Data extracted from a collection
***
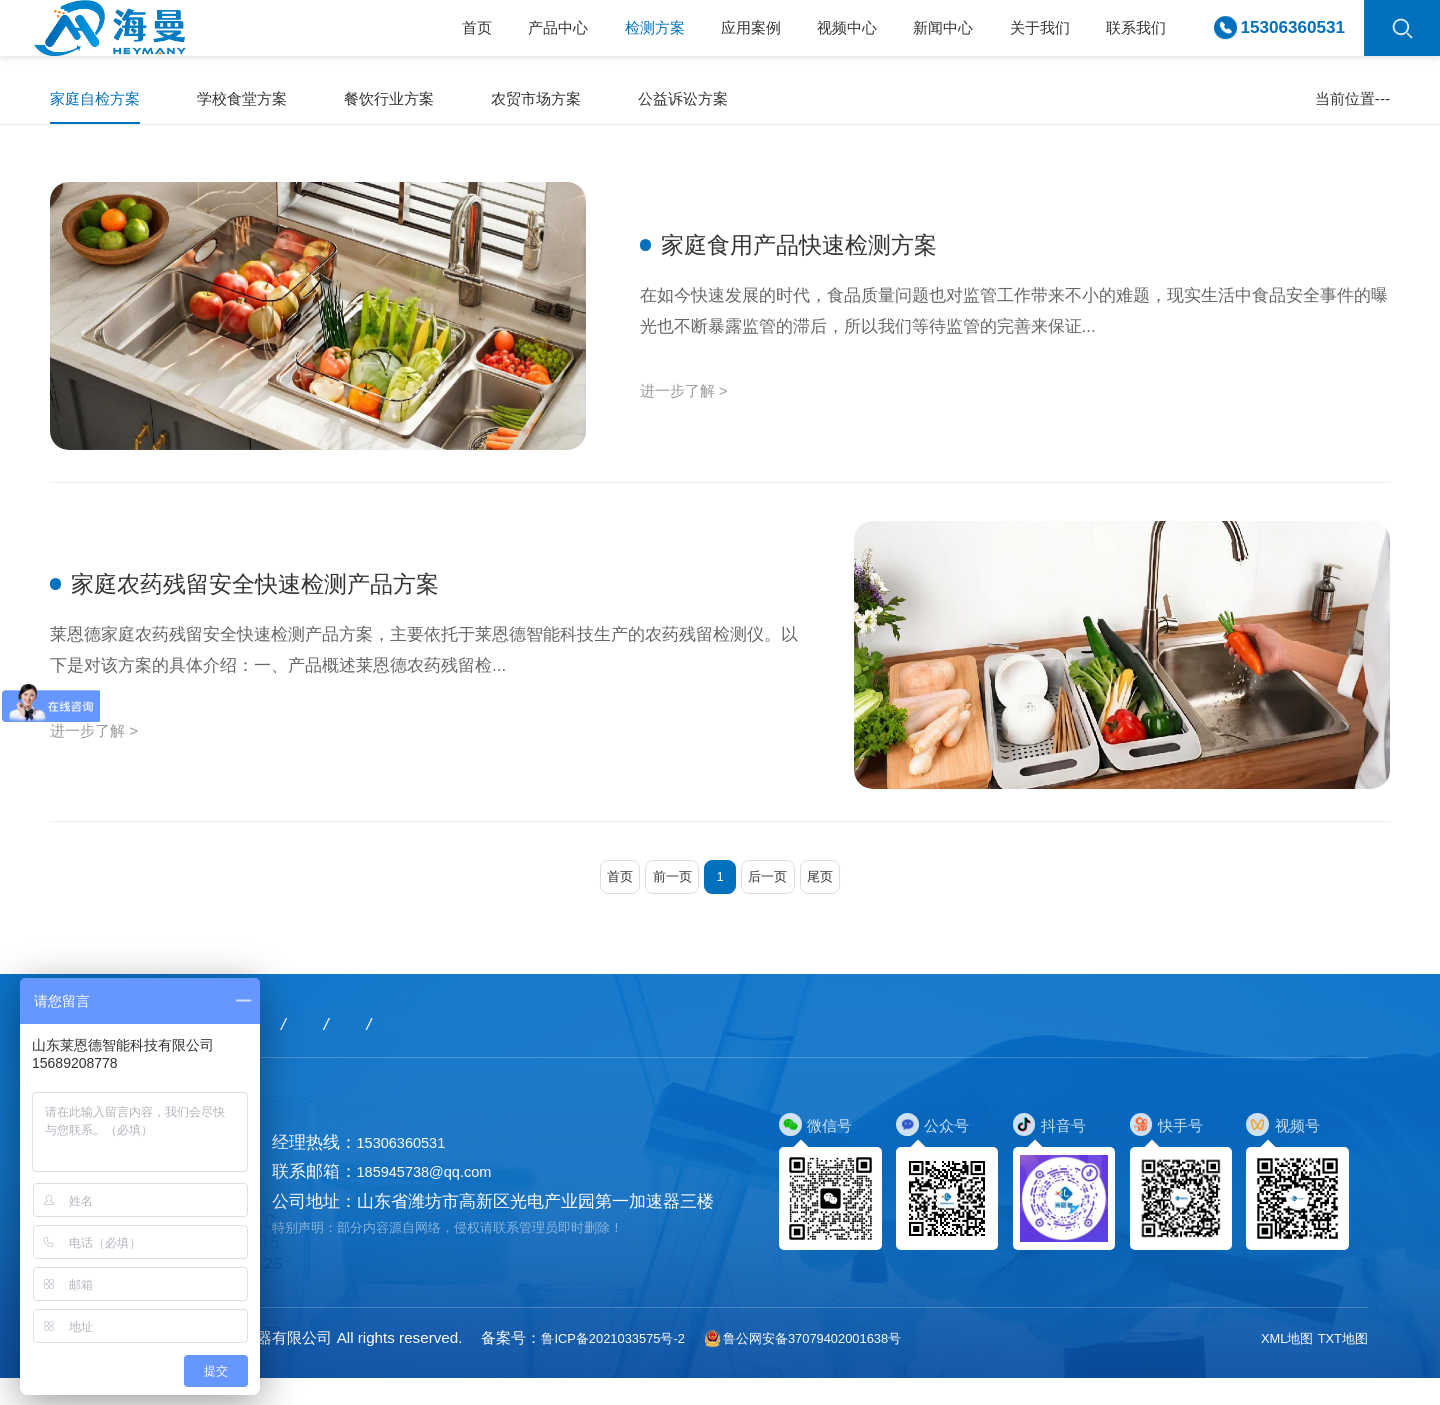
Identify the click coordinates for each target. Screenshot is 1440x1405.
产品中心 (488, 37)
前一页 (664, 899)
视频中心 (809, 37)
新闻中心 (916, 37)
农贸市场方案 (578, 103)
***
> _TASK_
What is needed is a word-for-word transcription of all the entries, with the pictures dropped.

> _ANSWER SECTION_
Identify the click coordinates for each target. Screenshot is 1440x1405.
产品中心 (488, 37)
前一页 (664, 899)
视频中心 (809, 37)
新闻中心 (916, 37)
农贸市场方案 (578, 103)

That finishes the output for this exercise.